◆ Work item ◆
The full set of entries needs to be reproduced exactly.

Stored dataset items
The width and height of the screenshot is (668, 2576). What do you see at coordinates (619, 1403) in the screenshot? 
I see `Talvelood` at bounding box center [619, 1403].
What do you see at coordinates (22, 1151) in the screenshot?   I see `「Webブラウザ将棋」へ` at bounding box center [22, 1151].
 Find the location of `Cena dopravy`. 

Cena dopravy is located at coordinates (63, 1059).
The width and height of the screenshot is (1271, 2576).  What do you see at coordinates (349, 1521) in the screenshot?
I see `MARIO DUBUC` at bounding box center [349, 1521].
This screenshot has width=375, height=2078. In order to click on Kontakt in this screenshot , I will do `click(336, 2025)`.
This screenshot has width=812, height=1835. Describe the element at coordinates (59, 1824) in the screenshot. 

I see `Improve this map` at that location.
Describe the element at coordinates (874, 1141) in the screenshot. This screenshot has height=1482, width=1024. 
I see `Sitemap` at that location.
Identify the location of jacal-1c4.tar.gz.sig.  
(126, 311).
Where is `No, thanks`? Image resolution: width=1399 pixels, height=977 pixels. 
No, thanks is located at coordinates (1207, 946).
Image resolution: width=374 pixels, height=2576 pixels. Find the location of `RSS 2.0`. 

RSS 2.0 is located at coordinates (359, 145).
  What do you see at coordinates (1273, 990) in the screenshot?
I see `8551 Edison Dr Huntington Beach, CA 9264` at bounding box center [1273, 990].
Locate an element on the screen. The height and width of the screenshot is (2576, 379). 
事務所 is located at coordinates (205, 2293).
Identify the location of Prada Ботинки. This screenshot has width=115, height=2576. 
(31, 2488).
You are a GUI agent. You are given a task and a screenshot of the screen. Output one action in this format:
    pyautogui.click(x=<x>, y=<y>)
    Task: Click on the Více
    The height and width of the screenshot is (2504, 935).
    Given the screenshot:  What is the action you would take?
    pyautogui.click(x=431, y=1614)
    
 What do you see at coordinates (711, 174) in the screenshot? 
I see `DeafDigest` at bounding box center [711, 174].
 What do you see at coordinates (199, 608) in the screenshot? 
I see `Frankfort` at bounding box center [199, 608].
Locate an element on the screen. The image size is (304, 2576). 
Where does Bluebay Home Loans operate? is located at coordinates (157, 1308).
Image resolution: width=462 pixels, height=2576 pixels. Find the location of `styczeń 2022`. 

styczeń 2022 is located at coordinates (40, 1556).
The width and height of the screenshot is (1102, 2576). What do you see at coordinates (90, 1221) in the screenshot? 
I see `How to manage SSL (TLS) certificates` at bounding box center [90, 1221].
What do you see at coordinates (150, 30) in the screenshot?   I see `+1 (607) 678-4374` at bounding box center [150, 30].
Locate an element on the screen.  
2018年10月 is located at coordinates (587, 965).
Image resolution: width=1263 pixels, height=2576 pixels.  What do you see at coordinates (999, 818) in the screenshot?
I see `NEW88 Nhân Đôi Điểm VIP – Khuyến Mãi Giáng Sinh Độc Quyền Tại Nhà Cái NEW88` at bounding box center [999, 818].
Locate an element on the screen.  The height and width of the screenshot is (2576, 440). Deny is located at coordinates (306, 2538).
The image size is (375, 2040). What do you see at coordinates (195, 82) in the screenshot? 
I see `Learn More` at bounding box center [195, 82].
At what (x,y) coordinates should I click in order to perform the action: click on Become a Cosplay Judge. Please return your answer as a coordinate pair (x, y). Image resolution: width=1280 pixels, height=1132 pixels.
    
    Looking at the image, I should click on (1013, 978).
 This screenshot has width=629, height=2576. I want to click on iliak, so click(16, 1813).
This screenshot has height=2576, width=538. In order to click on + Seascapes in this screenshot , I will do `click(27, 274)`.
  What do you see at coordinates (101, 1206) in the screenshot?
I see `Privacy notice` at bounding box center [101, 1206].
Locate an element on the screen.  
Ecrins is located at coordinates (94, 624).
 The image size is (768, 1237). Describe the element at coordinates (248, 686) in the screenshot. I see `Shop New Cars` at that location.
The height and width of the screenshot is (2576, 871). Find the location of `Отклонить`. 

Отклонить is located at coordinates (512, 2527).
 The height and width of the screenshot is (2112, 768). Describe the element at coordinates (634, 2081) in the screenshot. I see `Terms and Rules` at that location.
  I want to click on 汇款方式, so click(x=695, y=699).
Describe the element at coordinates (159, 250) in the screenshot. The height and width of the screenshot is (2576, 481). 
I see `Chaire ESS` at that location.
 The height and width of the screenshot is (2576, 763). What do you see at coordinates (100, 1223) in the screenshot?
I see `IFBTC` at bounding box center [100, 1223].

◆ Result for this exercise ◆
The width and height of the screenshot is (668, 2576). What do you see at coordinates (619, 1403) in the screenshot? 
I see `Talvelood` at bounding box center [619, 1403].
What do you see at coordinates (22, 1151) in the screenshot?   I see `「Webブラウザ将棋」へ` at bounding box center [22, 1151].
 Find the location of `Cena dopravy`. 

Cena dopravy is located at coordinates (63, 1059).
The width and height of the screenshot is (1271, 2576).  What do you see at coordinates (349, 1521) in the screenshot?
I see `MARIO DUBUC` at bounding box center [349, 1521].
This screenshot has width=375, height=2078. In order to click on Kontakt in this screenshot , I will do `click(336, 2025)`.
This screenshot has width=812, height=1835. Describe the element at coordinates (59, 1824) in the screenshot. 

I see `Improve this map` at that location.
Describe the element at coordinates (874, 1141) in the screenshot. This screenshot has height=1482, width=1024. 
I see `Sitemap` at that location.
Identify the location of jacal-1c4.tar.gz.sig.  
(126, 311).
Where is `No, thanks`? Image resolution: width=1399 pixels, height=977 pixels. 
No, thanks is located at coordinates (1207, 946).
Image resolution: width=374 pixels, height=2576 pixels. Find the location of `RSS 2.0`. 

RSS 2.0 is located at coordinates (359, 145).
  What do you see at coordinates (1273, 990) in the screenshot?
I see `8551 Edison Dr Huntington Beach, CA 9264` at bounding box center [1273, 990].
Locate an element on the screen. The height and width of the screenshot is (2576, 379). 
事務所 is located at coordinates (205, 2293).
Identify the location of Prada Ботинки. This screenshot has width=115, height=2576. 
(31, 2488).
You are a GUI agent. You are given a task and a screenshot of the screen. Output one action in this format:
    pyautogui.click(x=<x>, y=<y>)
    Task: Click on the Více
    The height and width of the screenshot is (2504, 935).
    Given the screenshot:  What is the action you would take?
    pyautogui.click(x=431, y=1614)
    
 What do you see at coordinates (711, 174) in the screenshot? 
I see `DeafDigest` at bounding box center [711, 174].
 What do you see at coordinates (199, 608) in the screenshot? 
I see `Frankfort` at bounding box center [199, 608].
Locate an element on the screen. The image size is (304, 2576). 
Where does Bluebay Home Loans operate? is located at coordinates (157, 1308).
Image resolution: width=462 pixels, height=2576 pixels. Find the location of `styczeń 2022`. 

styczeń 2022 is located at coordinates (40, 1556).
The width and height of the screenshot is (1102, 2576). What do you see at coordinates (90, 1221) in the screenshot? 
I see `How to manage SSL (TLS) certificates` at bounding box center [90, 1221].
What do you see at coordinates (150, 30) in the screenshot?   I see `+1 (607) 678-4374` at bounding box center [150, 30].
Locate an element on the screen.  
2018年10月 is located at coordinates (587, 965).
Image resolution: width=1263 pixels, height=2576 pixels.  What do you see at coordinates (999, 818) in the screenshot?
I see `NEW88 Nhân Đôi Điểm VIP – Khuyến Mãi Giáng Sinh Độc Quyền Tại Nhà Cái NEW88` at bounding box center [999, 818].
Locate an element on the screen.  The height and width of the screenshot is (2576, 440). Deny is located at coordinates (306, 2538).
The image size is (375, 2040). What do you see at coordinates (195, 82) in the screenshot? 
I see `Learn More` at bounding box center [195, 82].
At what (x,y) coordinates should I click in order to perform the action: click on Become a Cosplay Judge. Please return your answer as a coordinate pair (x, y). Image resolution: width=1280 pixels, height=1132 pixels.
    
    Looking at the image, I should click on (1013, 978).
 This screenshot has width=629, height=2576. I want to click on iliak, so click(16, 1813).
This screenshot has height=2576, width=538. In order to click on + Seascapes in this screenshot , I will do `click(27, 274)`.
  What do you see at coordinates (101, 1206) in the screenshot?
I see `Privacy notice` at bounding box center [101, 1206].
Locate an element on the screen.  
Ecrins is located at coordinates (94, 624).
 The image size is (768, 1237). Describe the element at coordinates (248, 686) in the screenshot. I see `Shop New Cars` at that location.
The height and width of the screenshot is (2576, 871). Find the location of `Отклонить`. 

Отклонить is located at coordinates (512, 2527).
 The height and width of the screenshot is (2112, 768). Describe the element at coordinates (634, 2081) in the screenshot. I see `Terms and Rules` at that location.
  I want to click on 汇款方式, so click(x=695, y=699).
Describe the element at coordinates (159, 250) in the screenshot. The height and width of the screenshot is (2576, 481). 
I see `Chaire ESS` at that location.
 The height and width of the screenshot is (2576, 763). What do you see at coordinates (100, 1223) in the screenshot?
I see `IFBTC` at bounding box center [100, 1223].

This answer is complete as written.